When you feel confident, you can start recording the lesson in short 2-5 minutes bits along with reading aloud the text you've written.
If you're having trouble working and commenting simultaneously, it's okay. Try recording the video from the monitor first, and then synchronize the separately recorded voice with the video. This approach leaves less room for mistakes.
If you start with the text straight ahead without strong visual preparation, you are guaranteed to run into the problem of "I've been talking for 40 seconds, but this is mostly general information and I don't know what should be on the screen now".
The second important aspect is also based on the well-known rule of 'the knowledge of certain principles easily compensates the lack of knowledge of certain facts'. Try to explain the essence of things, how the things work in general. This will make the knowledge more universal, without being tied to a specific tool or software.

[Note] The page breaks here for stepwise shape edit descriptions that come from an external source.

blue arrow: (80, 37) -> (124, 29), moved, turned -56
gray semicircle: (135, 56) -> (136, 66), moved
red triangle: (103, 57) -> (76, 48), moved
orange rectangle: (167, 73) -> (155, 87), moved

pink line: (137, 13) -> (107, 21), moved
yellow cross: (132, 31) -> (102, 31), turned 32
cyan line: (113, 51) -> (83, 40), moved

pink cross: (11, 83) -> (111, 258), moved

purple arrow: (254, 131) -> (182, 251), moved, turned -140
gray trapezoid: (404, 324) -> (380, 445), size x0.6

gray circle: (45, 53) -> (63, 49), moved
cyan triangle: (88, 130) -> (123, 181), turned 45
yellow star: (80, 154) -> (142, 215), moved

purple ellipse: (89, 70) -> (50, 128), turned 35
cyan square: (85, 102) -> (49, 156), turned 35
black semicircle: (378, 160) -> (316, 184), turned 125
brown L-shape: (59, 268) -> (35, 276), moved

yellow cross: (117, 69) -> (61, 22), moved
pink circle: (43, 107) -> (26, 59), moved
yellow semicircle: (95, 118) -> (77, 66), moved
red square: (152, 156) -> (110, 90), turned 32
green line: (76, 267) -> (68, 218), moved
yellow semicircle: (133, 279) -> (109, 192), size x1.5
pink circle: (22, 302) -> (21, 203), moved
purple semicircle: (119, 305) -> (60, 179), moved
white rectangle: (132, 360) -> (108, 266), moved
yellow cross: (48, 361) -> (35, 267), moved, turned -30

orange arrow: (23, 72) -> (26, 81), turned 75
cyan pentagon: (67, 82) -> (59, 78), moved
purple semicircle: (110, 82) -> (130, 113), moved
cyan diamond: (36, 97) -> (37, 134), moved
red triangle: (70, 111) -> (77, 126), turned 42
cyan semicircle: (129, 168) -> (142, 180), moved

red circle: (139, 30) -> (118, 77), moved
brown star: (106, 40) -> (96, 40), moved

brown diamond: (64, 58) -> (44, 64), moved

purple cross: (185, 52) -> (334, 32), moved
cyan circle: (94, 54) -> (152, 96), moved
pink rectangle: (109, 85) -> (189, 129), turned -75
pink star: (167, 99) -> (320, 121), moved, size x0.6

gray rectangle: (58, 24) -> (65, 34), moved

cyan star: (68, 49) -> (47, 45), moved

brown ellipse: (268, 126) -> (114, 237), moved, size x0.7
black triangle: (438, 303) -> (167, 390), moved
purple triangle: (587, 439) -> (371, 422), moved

- The originality of the task. It means the essence of the task is played out in a comical form or the outcome isn't obvious and intrigues with its potential.
- The design of the task and the overall attractiveness of the outcome. Unfortunately, this aspect is often neglected but it is absolutely critical to keep your students motivated. We realize that not all nice-looking pictures are equally good to be used as an example for studying something. You should look for a compromise. In the end, unless a student is convinced that by using exactly these tools they can create awesome images, they are likely to underestimate how valuable these tools are. We're all here to create beautiful things, so why don't we start with this?
Anyway, all you're saying is your personal words. No one carves it in stone, nor it claims to be encyclopedic or the only possible truth. It's your personal experience and you share it because it works.
Since you're sharing your knowledge like you would do it with your best friend, you have nothing to hide. Don't be afraid that everyone will find out some secret, and you'll be left jobless. If you won't share it– someone else will. Sharing it certainly won't hurt you.
- Do not bother much when selecting terms and words, try to sound just as you do in normal life. There's nothing wrong with using your conversational style and your natural sense of humour (but don't overdo it).
- Try to speak articulately, as students watching our courses come from 186 countries, and for almost all of them your language may not be native. If you speak clearly and in plain language, they will at least have an opportunity to google a term if they don't understand it.
- Make sure you name everything uniformly. At the initial stage, your students will be a little confused in terminology, and if it may be obvious to you that there are synonyms for different terms, it may not be so obvious for them.
- Try not to make any unnecessary actions with the cursor. If it's the first time you're recording video lessons, trust me, this will help you greatly in video editing.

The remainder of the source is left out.